(Records to use)
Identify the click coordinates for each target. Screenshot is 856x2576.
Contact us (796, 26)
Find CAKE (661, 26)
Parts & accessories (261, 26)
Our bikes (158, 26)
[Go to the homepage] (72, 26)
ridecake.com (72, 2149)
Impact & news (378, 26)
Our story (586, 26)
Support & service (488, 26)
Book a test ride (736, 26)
(End Records to use)
(Records to use)
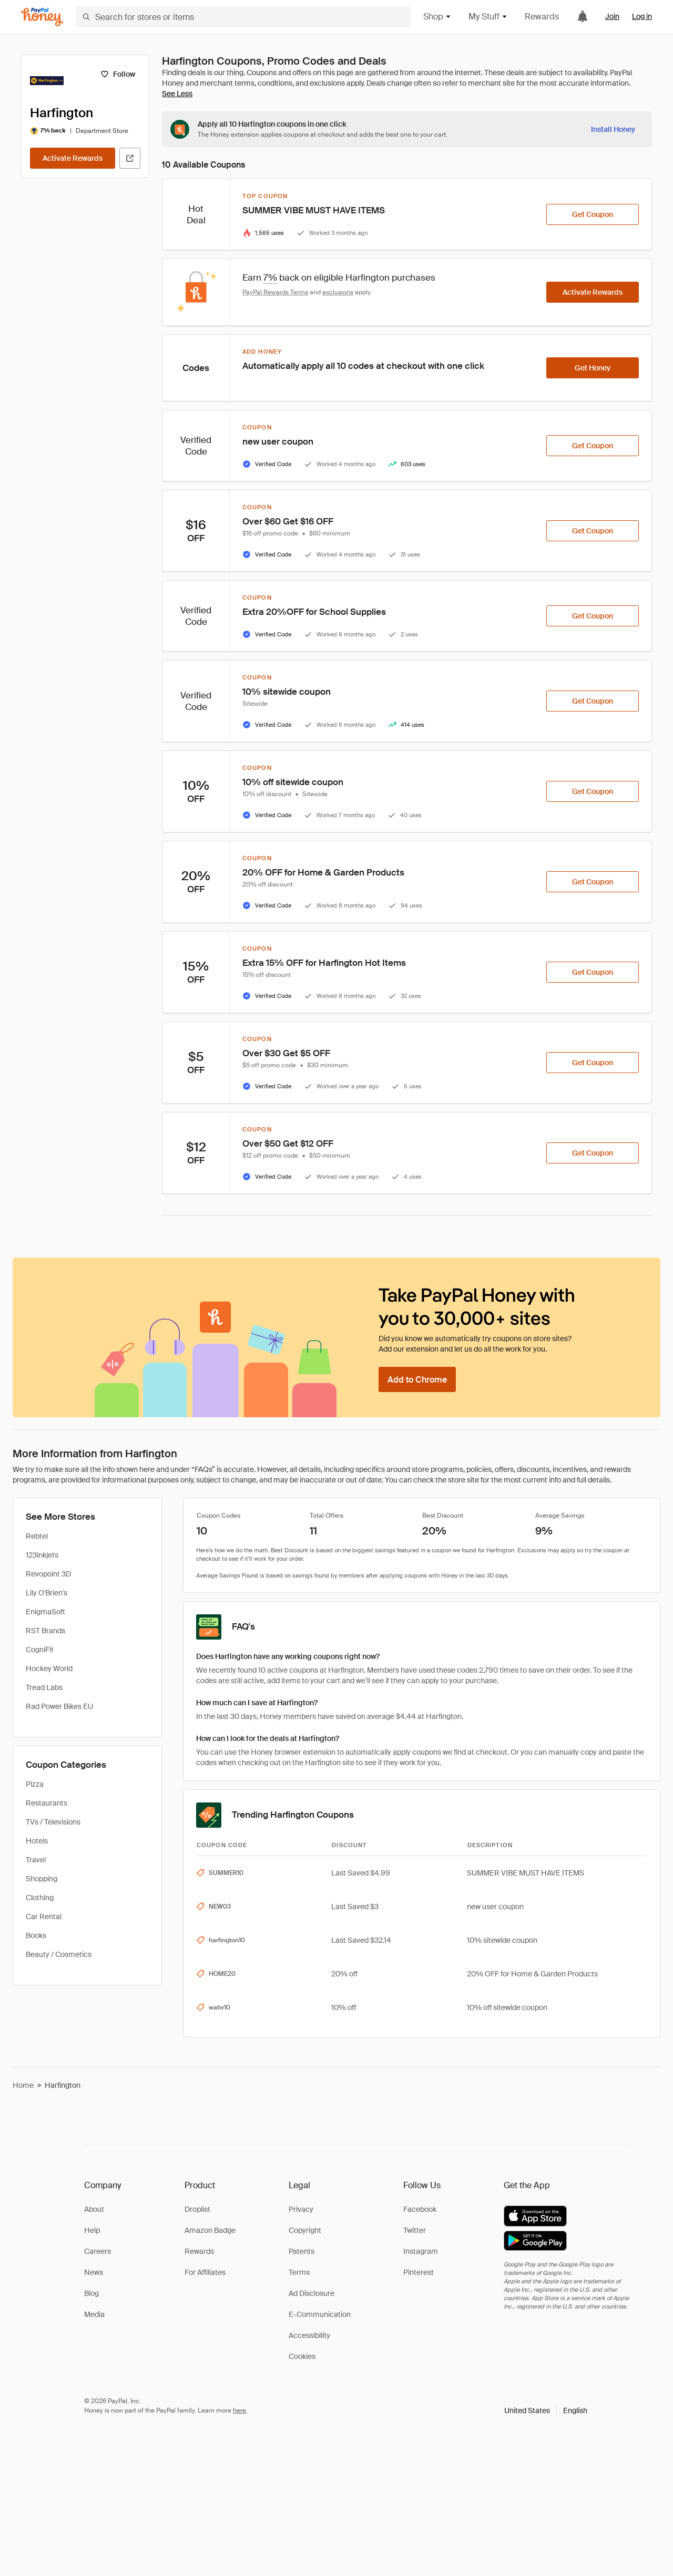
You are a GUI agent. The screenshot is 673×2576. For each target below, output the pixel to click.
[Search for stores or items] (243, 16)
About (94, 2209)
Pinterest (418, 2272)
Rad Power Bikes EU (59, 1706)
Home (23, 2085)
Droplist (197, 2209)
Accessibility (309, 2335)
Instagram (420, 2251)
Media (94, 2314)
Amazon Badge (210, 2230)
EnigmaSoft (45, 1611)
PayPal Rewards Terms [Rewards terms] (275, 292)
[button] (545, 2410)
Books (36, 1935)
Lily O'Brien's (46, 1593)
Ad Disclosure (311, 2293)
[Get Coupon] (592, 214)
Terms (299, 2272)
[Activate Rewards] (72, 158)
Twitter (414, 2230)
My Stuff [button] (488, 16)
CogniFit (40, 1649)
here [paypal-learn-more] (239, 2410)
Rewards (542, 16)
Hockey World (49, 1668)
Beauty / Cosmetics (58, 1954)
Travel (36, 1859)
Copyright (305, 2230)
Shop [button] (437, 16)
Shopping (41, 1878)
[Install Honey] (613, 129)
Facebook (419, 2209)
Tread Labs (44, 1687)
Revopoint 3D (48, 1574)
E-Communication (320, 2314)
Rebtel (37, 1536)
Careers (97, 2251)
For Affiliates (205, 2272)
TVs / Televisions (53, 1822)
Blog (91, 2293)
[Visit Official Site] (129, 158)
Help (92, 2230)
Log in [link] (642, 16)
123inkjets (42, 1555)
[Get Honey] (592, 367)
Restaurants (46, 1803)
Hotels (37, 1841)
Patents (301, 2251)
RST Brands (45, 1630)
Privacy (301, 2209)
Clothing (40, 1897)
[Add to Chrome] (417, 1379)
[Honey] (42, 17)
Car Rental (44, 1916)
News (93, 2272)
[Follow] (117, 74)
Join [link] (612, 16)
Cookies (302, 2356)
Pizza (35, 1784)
(End Records to use)
Work instruction: Across the data, pull every line containing the string "Terms".

Result of this exercise:
PayPal Rewards Terms [Rewards terms] (275, 292)
Terms (299, 2272)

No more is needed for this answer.